Advertisement

SANTA ANITA : Denial of Foul Gives Victory to Irish Twist

Share
TIMES STAFF WRITER

Irish Twist, a 3-year-old gelding claimed for $50,000 about a month ago, beat a field that mostly came from the claiming ranks Sunday, winning the $139,500 California Breeders’ Champion Stakes by a head.

Irish Twist’s trainer, Al Klayman, and his owner, Brian Hosking, stood trackside for about 10 minutes after the seven-furlong race for California-breds, not sure of their $83,250 victory until the stewards had disallowed a foul claim by Laffit Pincay, rider of the second-place finisher, Megan’s Interco.

Fax News made up a lot of ground in the stretch, but couldn’t overtake the first two horses and finished third, beaten by about a half-length.

Advertisement

Frank Alvarado, a substitute for the ailing Chris McCarron, rode Irish Twist, who was claimed from trainer Henry Moreno on Dec. 19 at Hollywood Park before he scored a 3 1/2-length victory in his first start.

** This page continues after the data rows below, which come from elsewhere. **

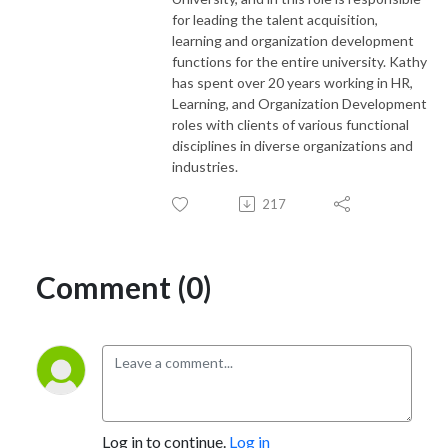
for leading the talent acquisition,
learning and organization development
functions for the entire university. Kathy
has spent over 20 years working in HR,
Learning, and Organization Development
roles with clients of various functional
disciplines in diverse organizations and
industries.
217
Comment (0)
Log in to continue.
Log in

He hadn’t run since then.

“I had seen this horse in the mornings before I claimed him,” Klayman said. “He was very good in the way he moved.”

Irish Twist is the only horse ever owned by Hosking, a veterinarian from San Marcos. Growing up in Detroit, Hosking was introduced to racing by a neighborhood pal, Lenny Frazzitta, who became a jockey. Hosking choked up after the race Sunday, recalling Frazzitta’s death in an automobile accident several years ago.

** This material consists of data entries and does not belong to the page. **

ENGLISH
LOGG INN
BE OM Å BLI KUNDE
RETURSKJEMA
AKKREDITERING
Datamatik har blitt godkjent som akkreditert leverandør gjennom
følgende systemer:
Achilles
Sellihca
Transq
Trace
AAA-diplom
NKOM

Faced with the Super Bowl competition, Santa Anita ran Sunday’s first race at 11 a.m. and the nine-race program was completed before the opening kickoff. A crowd of 15,536 was at the track and another 15,626 did their betting at off-track sites.

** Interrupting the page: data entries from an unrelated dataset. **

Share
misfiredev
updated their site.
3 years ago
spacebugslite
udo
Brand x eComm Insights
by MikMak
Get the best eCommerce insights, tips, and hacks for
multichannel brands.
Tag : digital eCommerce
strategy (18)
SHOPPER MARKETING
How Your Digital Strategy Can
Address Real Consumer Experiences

“We were disappointed, but who knows what we would have done with a normal post,” said Cliff Goodrich, Santa Anita’s president. “If we had run at the regular time, I think we might have drawn 17,000 at the track.”

McCarron was named to ride Irish Twist, but he has been sidelined for the last six days of racing because of flu. Another of McCarron’s mounts, Twilight Agenda, won Saturday’s San Pasqual Handicap under Kent Desormeaux.

Advertisement

Irish Twist took the lead at the quarter pole. Megan’s Interco, on the outside, edged ahead in mid-stretch, but Irish Twist came on again at the sixteenth pole. Irish Twist and Megan’s Interco brushed through the stretch.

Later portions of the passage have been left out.